I am 100% VA disabled, why did Social Security Disability deny me?

Does Social Security Have to Give Weight to a VA Disability Decision or Rating?

As of March 27, 2017, Social Security does not have to take into account decisions made by other governmental agencies regarding a Social Security applicant's disability. Social Security essentially published a new rule stating that Social Security is no longer required to take a VA disability decision into consideration, due to the fact that different rules and standards for disability are applied by different agencies and SSA must make the determination of disability based on their own laws and regulations. In addition, the SSA does not need to explain in its decisions whether they factored in a VA decision.

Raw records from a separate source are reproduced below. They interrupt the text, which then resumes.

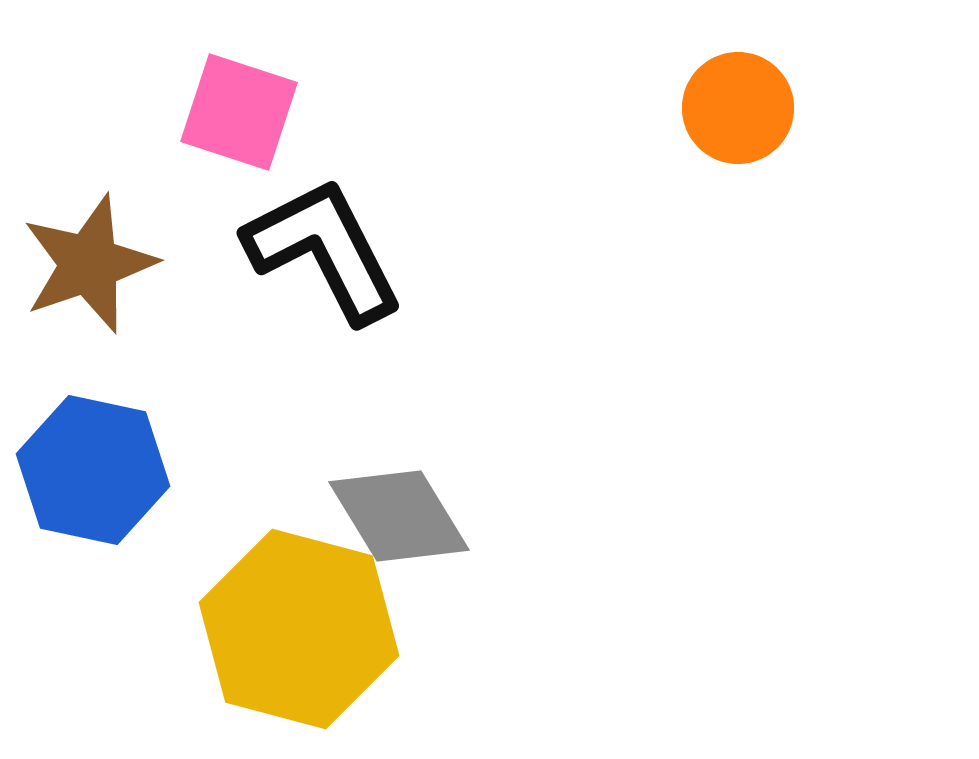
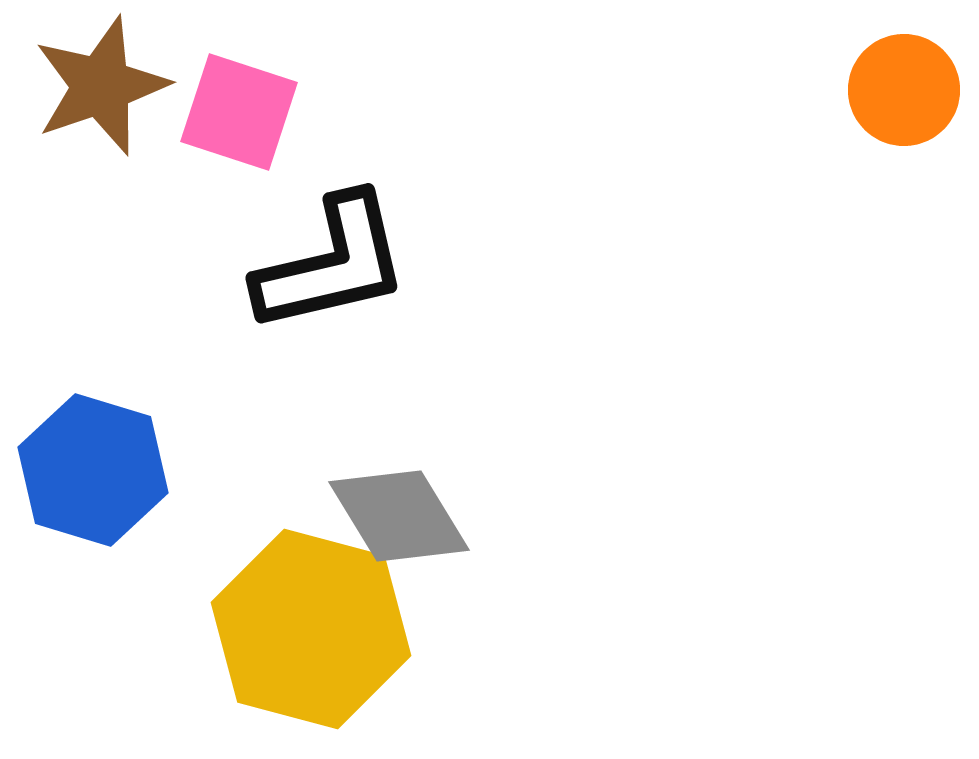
orange circle: moved 166 px right, 18 px up
black L-shape: moved 8 px right, 14 px down; rotated 104 degrees clockwise
brown star: moved 12 px right, 178 px up
blue hexagon: rotated 5 degrees clockwise
yellow hexagon: moved 12 px right
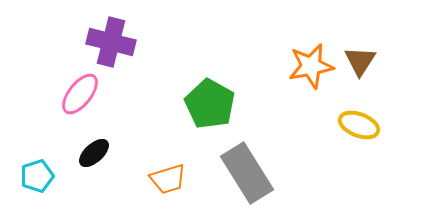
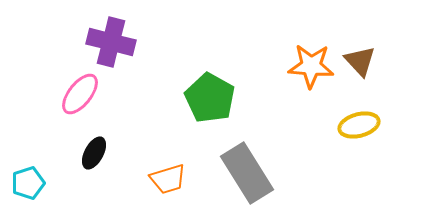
brown triangle: rotated 16 degrees counterclockwise
orange star: rotated 15 degrees clockwise
green pentagon: moved 6 px up
yellow ellipse: rotated 36 degrees counterclockwise
black ellipse: rotated 20 degrees counterclockwise
cyan pentagon: moved 9 px left, 7 px down
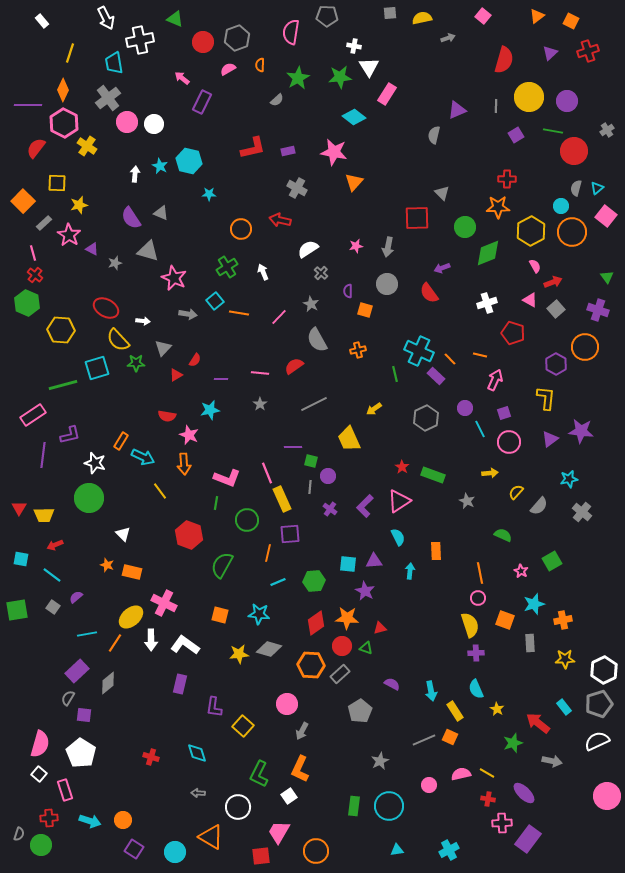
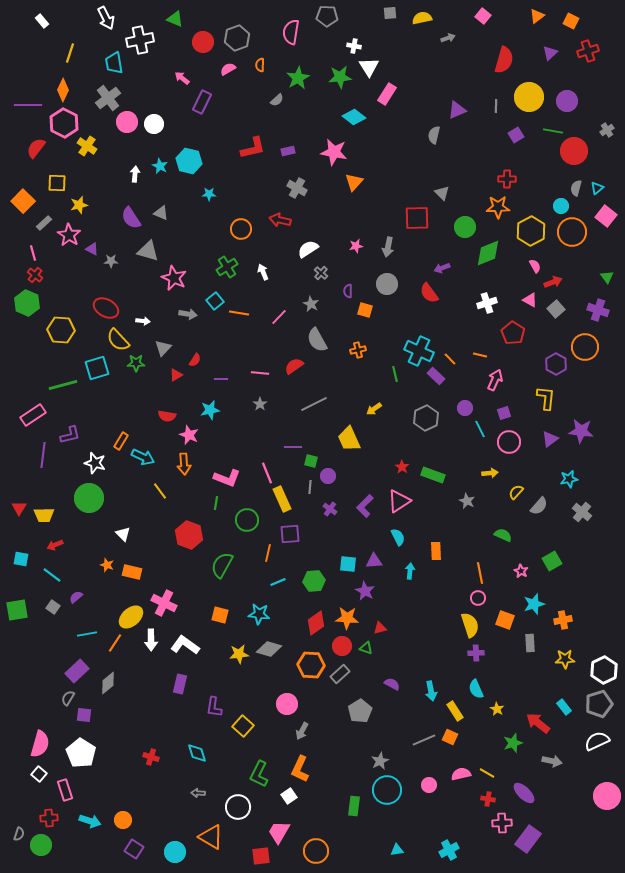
gray star at (115, 263): moved 4 px left, 2 px up; rotated 16 degrees clockwise
red pentagon at (513, 333): rotated 15 degrees clockwise
cyan circle at (389, 806): moved 2 px left, 16 px up
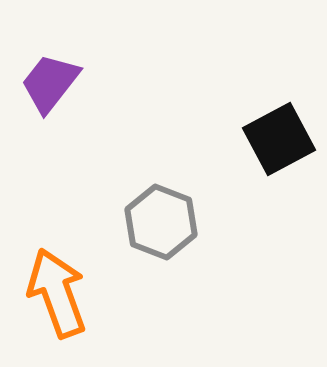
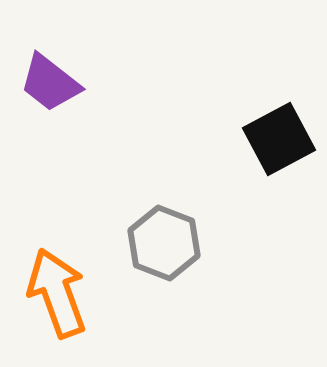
purple trapezoid: rotated 90 degrees counterclockwise
gray hexagon: moved 3 px right, 21 px down
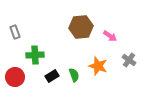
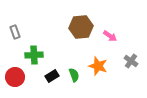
green cross: moved 1 px left
gray cross: moved 2 px right, 1 px down
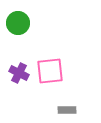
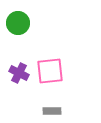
gray rectangle: moved 15 px left, 1 px down
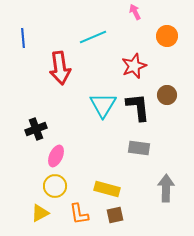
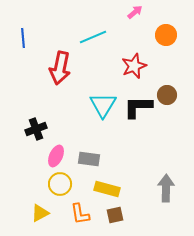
pink arrow: rotated 77 degrees clockwise
orange circle: moved 1 px left, 1 px up
red arrow: rotated 20 degrees clockwise
black L-shape: rotated 84 degrees counterclockwise
gray rectangle: moved 50 px left, 11 px down
yellow circle: moved 5 px right, 2 px up
orange L-shape: moved 1 px right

Prior to March 27, 2017, Social Security was not necessarily BOUND to follow the decision of other agencies, but it normally did give weight to VA approvals that gave a veteran a high rating. Federal circuit courts in the past noted that ‘some weight’ must be given to the VA disability rating, although many of the courts have differed as to how much weight should be given. For example, the U.S Court of Appeals for the Ninth Circuit, held that an administrative law judge (ALJ) must give "great weight" to a VA determination of disability. In addition, The Fourth, Fifth, and Eleventh Circuit Courts also used this same "great weight" standard, while other Circuit Courts, such as the U.S. Courts of Appeals for the Second, Third, and Tenth Circuits, said that the VA determinations must be given "some weight" in the SSA decision. As you can see, many of the courts differed in how much weight should be given.

What Evidence Is Used by Social Security Administration

Social Security rules state that SSA may consider any evidence of disability from other government agencies, including the VA and DOD (Department of Defense). This includes medical records from VA or DOD. SSA will also consider a variety of other types of evidence, such as objective medical evidence, laboratory findings and your doctor's office visit notes. SSA may also consider a statement from you about your disabling condition, your daily activities, as well as statements from your family members or friends.